Add blog post for ieee754 total order and nan count by wgtmac · Pull Request #183 · apache/parquet-site

wgtmac · 2026-05-29T05:51:30Z

Closes Blog on Floating Point Statistics Improvement (order + Nan counts) #182

alamb

Love it -- I had a suggestion for a specific example that is a little less esoteric than the all nan values example

alamb · 2026-05-29T19:52:11Z

+---
+title: "Taming Floating-Point Statistics in Apache Parquet: IEEE 754 Total Order and NaN Counts"
+date: 2026-05-29
+description: "How Apache Parquet resolves ambiguous floating-point statistics using IEEE 754 total order and explicit NaN counts for better query performance."


Suggested change

description: "How Apache Parquet resolves ambiguous floating-point statistics using IEEE 754 total order and explicit NaN counts for better query performance."

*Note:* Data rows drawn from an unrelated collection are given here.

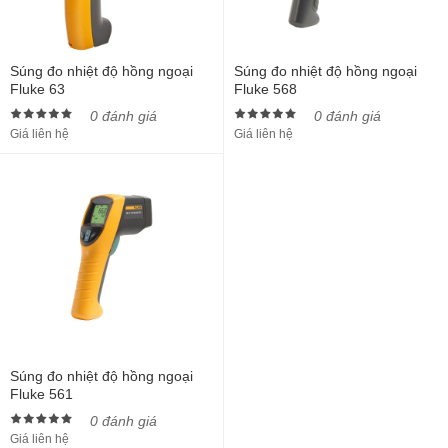
Súng đo nhiệt độ hồng ngoại
Súng đo nhiệt độ hồng ngoại
Fluke 63
Fluke 568
0 đánh giá
0 đánh giá
Giá liên hệ
Giá liên hệ
Súng đo nhiệt độ hồng ngoại
Fluke 561
0 đánh giá
Giá liên hệ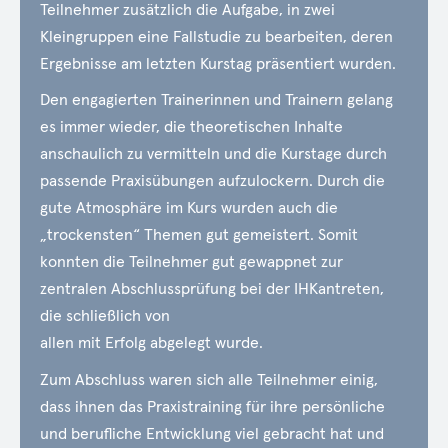
Teilnehmer zusätzlich die Aufgabe, in zwei
Kleingruppen eine Fallstudie zu bearbeiten, deren
Ergebnisse am letzten Kurstag präsentiert wurden.
Den engagierten Trainerinnen und Trainern gelang
es immer wieder, die theoretischen Inhalte
anschaulich zu vermitteln und die Kurstage durch
passende Praxisübungen aufzulockern. Durch die
gute Atmosphäre im Kurs wurden auch die
„trockensten“ Themen gut gemeistert. Somit
konnten die Teilnehmer gut gewappnet zur
zentralen Abschlussprüfung bei der
IHK
antreten,
die schließlich von
allen mit Erfolg abgelegt wurde.
Zum Abschluss waren sich alle Teilnehmer einig,
dass ihnen das Praxistraining für ihre persönliche
und berufliche Entwicklung viel gebracht hat und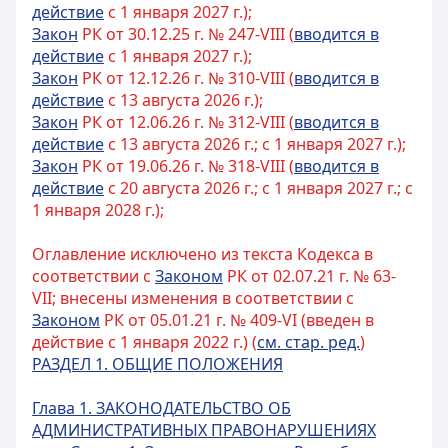
действие
с 1 января 2027 г.);
Закон
РК от 30.12.25 г. № 247-VIII (
вводится в
действие
с 1 января 2027 г.);
Закон
РК от 12.12.26 г. № 310-VIII (
вводится в
действие
с 13 августа 2026 г.);
Закон
РК от 12.06.26 г. № 312-VIII (
вводится в
действие
с 13 августа 2026 г.; с 1 января 2027 г.);
Закон
РК от 19.06.26 г. № 318-VIII (
вводится в
действие
с 20 августа 2026 г.; с 1 января 2027 г.; с
1 января 2028 г.);
Оглавление исключено из текста Кодекса в
соответствии с
Законом
РК от 02.07.21 г. № 63-
VII; внесены изменения в соответствии с
Законом
РК от 05.01.21 г. № 409-VI (введен в
действие с 1 января 2022 г.) (
см. стар. ред.
)
РАЗДЕЛ 1. ОБЩИЕ ПОЛОЖЕНИЯ
Глава 1. ЗАКОНОДАТЕЛЬСТВО ОБ
АДМИНИСТРАТИВНЫХ ПРАВОНАРУШЕНИЯХ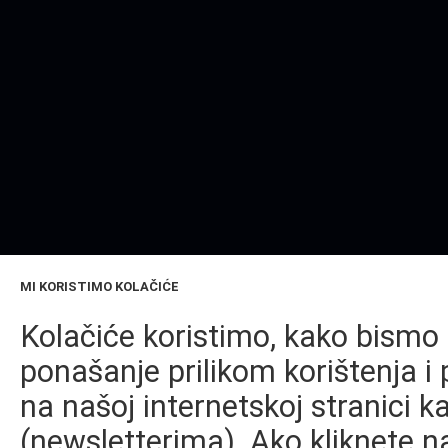
MI KORISTIMO KOLAČIĆE
Kolačiće koristimo, kako bismo 
ponašanje prilikom korištenja i 
na našoj internetskoj stranici k
(newsletterima). Ako kliknete na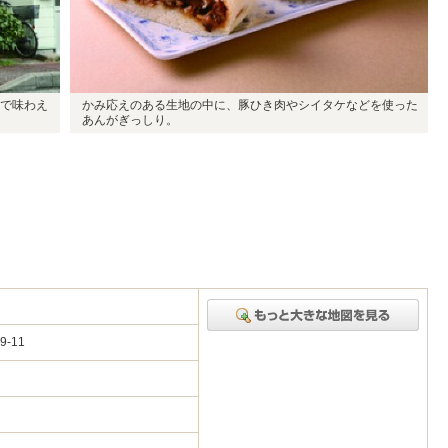
で味わえ
かみ応えのある生地の中に、豚ひき肉やシイタケなどを使った
あんがぎっしり。
9-11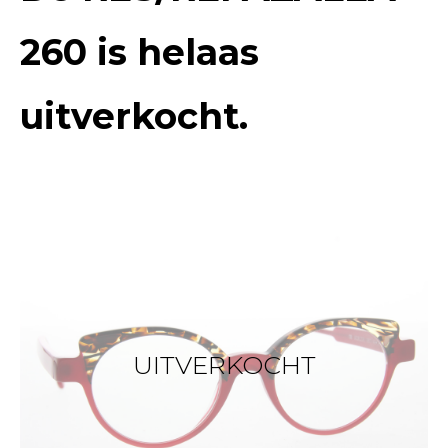
260
is helaas
uitverkocht.
UITVERKOCHT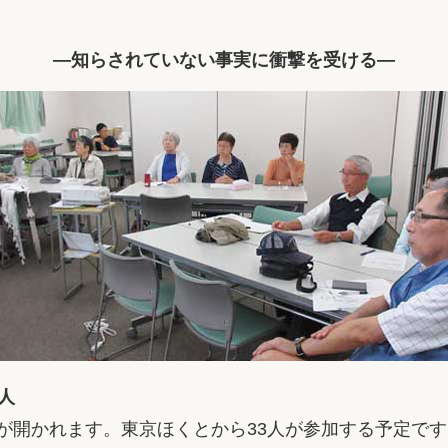
―知らされていない事実に衝撃を受ける―
人
が開かれます。東京ほくとから33人が参加する予定です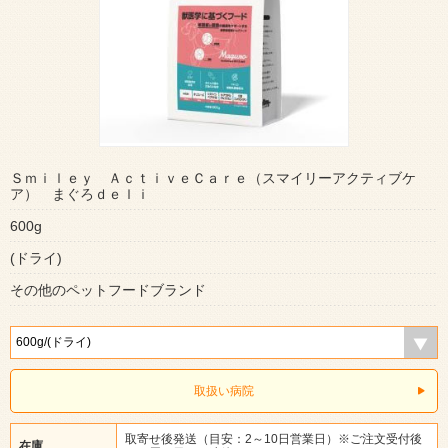
Ｓｍｉｌｅｙ ＡｃｔｉｖｅＣａｒｅ（スマイリーアクティブケ
ア） まぐろｄｅｌｉ
600g
(ドライ)
その他のペットフードブランド
取扱い病院
取寄せ後発送（目安：2～10日営業日）※ご注文受付後
在庫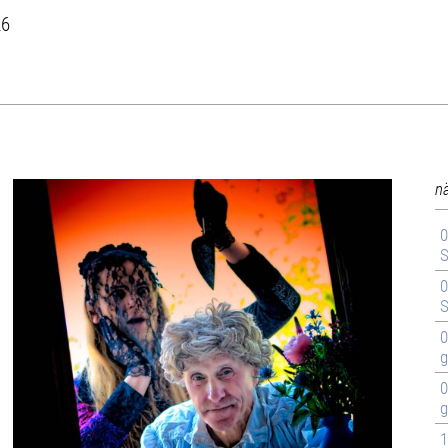
26
n
0
S
0
S
0
g
0
g
1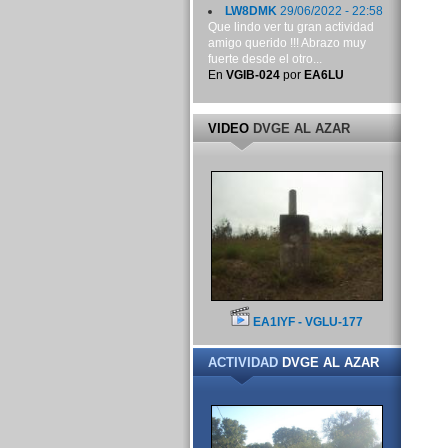
LW8DMK
29/06/2022 - 22:58
Que lindo ver tu gran actividad
amigo querido !!! Abrazo muy
fuerte desde el otro...
En
VGIB-024
por
EA6LU
VIDEO
DVGE AL AZAR
EA1IYF - VGLU-177
ACTIVIDAD
DVGE AL AZAR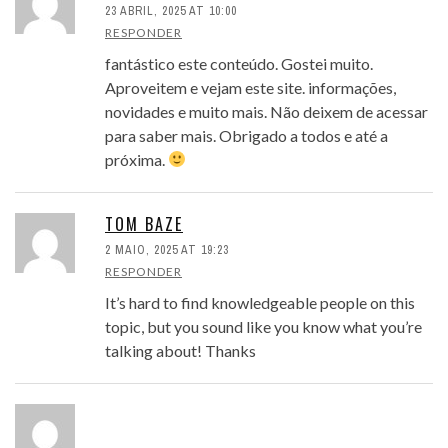
23 ABRIL, 2025 AT 10:00
RESPONDER
fantástico este conteúdo. Gostei muito.
Aproveitem e vejam este site. informações,
novidades e muito mais. Não deixem de acessar
para saber mais. Obrigado a todos e até a
próxima.
TOM BAZE
2 MAIO, 2025 AT 19:23
RESPONDER
It’s hard to find knowledgeable people on this
topic, but you sound like you know what you’re
talking about! Thanks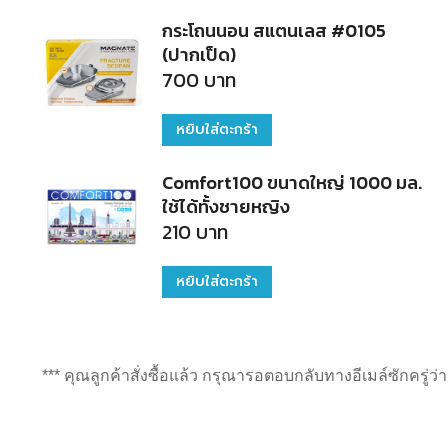
กระโถนนอน สแตนเลส #0105
(ปากเป็ด)
700
บาท
หยิบใส่ตะกร้า
Comfort100 ขนาดใหญ่ 1000 มล.
ใช้ได้ทั้งชาย​หญิง
210
บาท
หยิบใส่ตะกร้า
*** คุณลูกค้าสั่งซื้อแล้ว กรุณารอตอบกลับทางอีเมล์ซักครู่ว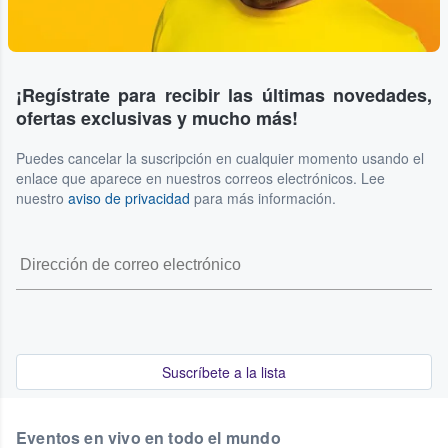
¡Regístrate para recibir las últimas novedades,
ofertas exclusivas y mucho más!
Puedes cancelar la suscripción en cualquier momento usando el
enlace que aparece en nuestros correos electrónicos. Lee
nuestro
aviso de privacidad
para más información.
Suscríbete a la lista
Eventos en vivo en todo el mundo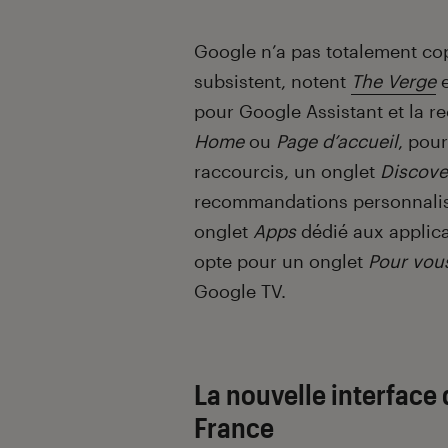
Google n’a pas totalement cop
subsistent, notent
The Verge
pour Google Assistant et la r
Home
ou
Page d’accueil
, pou
raccourcis, un onglet
Discove
recommandations personnalis
onglet
Apps
dédié aux applica
opte pour un onglet
Pour vou
Google TV.
La nouvelle interface
France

description: "How the Apache Parquet Community resolved potentially ambiguous floating-point statistics using IEEE 754 total order and explicit NaN counts"

alamb · 2026-05-29T19:57:10Z

+
+## Why Floating-Point Statistics Need Special Handling
+
+For integers, strings, and many other straightforward types, Parquet statistics are simple: the writer records the absolute smallest and largest values, and the reader uses those bounds to decide if a query might find a match.


I think this section would be stronger with a specific example - like maybe two columns of floating points, one with Nans and one without and then a predicate like where x > 1.0

My understanding is that the column of floats without the Nan could be proven to match all rows and thus the predicate can be avoiding during execution

However, the column of floats with a Nan doesn't match all rows

Something like this

100.0 200.0 Nan. <-- needs to be filtered out 300.0

Previously most parquet writers woudl write stats like

min: 100.0 max: 300.0

And a clever engine might conclude that all rows match (for example the optimization descrbed by @xudong963 in https://datafusion.apache.org/blog/2026/03/20/limit-pruning/) which in this case is incorrect

The engine needs to know if any Nans appear in the data

alamb · 2026-05-29T19:57:53Z

+
+Floating-point columns are trickier for two major reasons. First, `-0.0` and `+0.0` are considered equal in normal math operations, yet they possess distinct underlying bit patterns. A data format needs strict rules on how to order these values; otherwise, different libraries might generate conflicting statistics for the exact same underlying data.
+
+Second, `NaN` is completely unordered under standard IEEE 754 comparisons. Expressions like `x < NaN`, `x > NaN`, and `x == NaN` always evaluate to false. If a writer blindly includes `NaN` in ordinary `min` or `max` calculations, the resulting bounds might be useless for skipping data. Conversely, if a writer simply ignores `NaN` values, readers are left in the dark about whether any `NaN`s actually exist in the data block.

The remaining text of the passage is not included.